Stießen die Zeughäuser mit ihren Unterbringungsmöglichkeiten gegenüber den modernen Waffen an ihre Kapazitätsgrenzen, so nahmen immer mehr Räumlichkeiten einen musealen Charakter an. Angesichts der militärischen Erfordernisse entsprach eine Lagerhaltung von Waffen aus mehreren Jahrhunderten verbunden mit einer Trophäenhaltung nicht mehr den Anforderungen aus der Praxis. Nach 1866 vollzog sich in einem Prozess von etwa 25 Jahren die Umwandlung des Gebäudes von einem Waffendepot mit Trophäencharakter zur unmittelbaren militärischen Alltagsnutzung über das Stadium einer Artilleriesammlung zu einem Waffenmuseum mit Ruhmeshalle bis hin zu einem Heeresmuseum. Zunächst ging es dem Kriegsministerium nur darum, die historische und technische Entwicklung von Handfeuerwaffen und von der Artillerie zu dokumentieren. Um dieses Ziel umfassend zu erreichen, ergingen an Museen und Zeughäuser in Preußen Anweisungen zu Objektabgaben. So musste das Zeughaus der Stadt Frankfurt a.M. 1868 neben Waffen und Musikinstrumenten auch 45 Fahnen und Standarten nach Berlin überweisen. Unter den heute nicht mehr existierenden Panieren waren solche von 1594 (!), 1657, 1702, 1740 und 1745. Die Fahne des Dragoner-Regiments von Derfflinger (Kurbrandenburg 1680 – 1695) und drei Standarten des Regiments zu Pferde von Treffenfeld (Kurbrandenburg 1677) gelangten aus Kirchen in das Zeughaus und zählen heute zu den kultur- und militärhistorisch wertvollsten Stücken der Fahnensammlung (Abb. 5)

Die konkrete Umgestaltung zu einem reinen Museum widerfuhr dem Zeughaus in den Jahren 1877 bis 1883. Von nun an stand es als Waffenmuseum mit Ruhmeshalle, Feldherrenhalle und Herrscherhalle der allgemeinen Öffentlichkeit ständig zur Verfügung. Fahnengut befand sich in zusammengestellten Arrangements an den Pfeilern und Wänden der Ost-, West- und Südflügel des Obergeschosses und in Einzelaufhängung von den Decken beider Geschosse. Alleine im Obergeschoss hingen über 1.000 Fahnen und Standarten.

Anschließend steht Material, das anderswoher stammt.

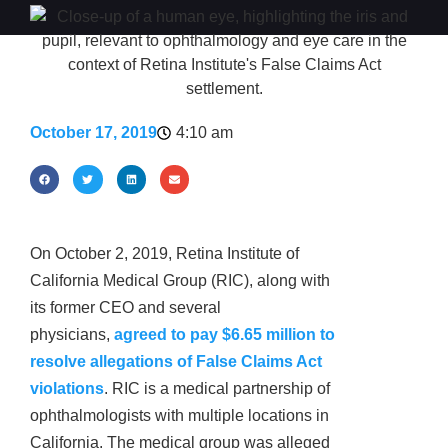
October 17, 2019
4:10 am
On October 2, 2019, Retina Institute of
California Medical Group (RIC), along with
its former CEO and several
physicians,
agreed to pay $6.65 million to
resolve allegations of False Claims Act
violations
. RIC is a medical partnership of
ophthalmologists with multiple locations in
California. The medical group was alleged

Besonderes Augenmerk legte man auf die Präsentation der Fahnenbeute aus dem deutsch-französischen Krieg von 1870/71. Erwähnt sei hier z.B. mit 56 Feldzeichen die „Metzbeute“, die nach der Kapitulation der Stadtfestung Metz in preußische Hände gelangten. Die Beutefahnen aus diesem Krieg hängte man zunächst im inzwischen glasüberdachten Schlüterhof auf, in dem auch die französischen Beutegeschütze standen. Für die kommenden Jahrzehnte spielten die französischen Feldzeichen in den Ausstellungen eine zentrale Rolle. In aufwendigen Gestaltungen dienten sie zur Glorifizierung der Siege und wurden propagandistisch genutzt.

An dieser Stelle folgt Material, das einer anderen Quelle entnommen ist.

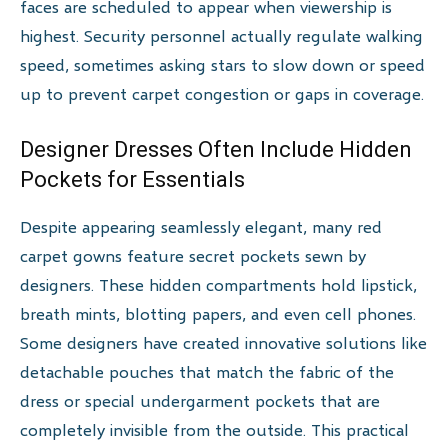
faces are scheduled to appear when viewership is
highest. Security personnel actually regulate walking
speed, sometimes asking stars to slow down or speed
up to prevent carpet congestion or gaps in coverage.
Designer Dresses Often Include Hidden
Pockets for Essentials
Despite appearing seamlessly elegant, many red
carpet gowns feature secret pockets sewn by
designers. These hidden compartments hold lipstick,
breath mints, blotting papers, and even cell phones.
Some designers have created innovative solutions like
detachable pouches that match the fabric of the
dress or special undergarment pockets that are
completely invisible from the outside. This practical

Nach der Thronbesteigung Kaiser Wilhelms II. vollzog sich unter seiner persönlichen Einflussnahme der Übergang des Zeughauses zu einem der modernsten Heeresmuseen in damaliger Zeit. „Das Zeughaus war in der Wilhelminischen Zeit zu einer Schatzkammer mit Realien zur allgemeinen und Militärgeschichte, zur Technik-, Kultur- und Kunstgeschichte angewachsen.“(8) Wilhelm II. zeigte nicht nur allgemeines Interesse an der Museumslandschaft, indem er Ausstellungen eröffnete und sich und seinen Familienangehörigen bedeutende Neuerwerbungen vorlegen ließ, sondern er sorgte für Tauschmöglichkeiten mit dem Ausland und trat mit Geldspenden aus seiner „Privatschatulle“ als Förderer der Sammlungen in Erscheinung. Im Unterschied zu seinen Vorgängern benutzte er das Zeughaus als Stätte brandenburgisch-preußischer Militärtradition für öffentliche Auftritte z.B. zu Paroleausgaben und Neujahrsansprachen. Die von einstmaligen Siegen und Erfolgen kündenden Fahnentrophäen mussten von Zeughausmitarbeitern in einer Auswahl als Kulisse für derartige Veranstaltungen extra in einer Art von Inszenierungen zusammengestellt werden. In der Regel fand das im mit den berühmten Masken sterbender Krieger ausgeschmückten Innenhof, dem Schlüterhof, statt. Wilhelm II. benutzte das Trophäengut bewusst als Propaganda-mittel.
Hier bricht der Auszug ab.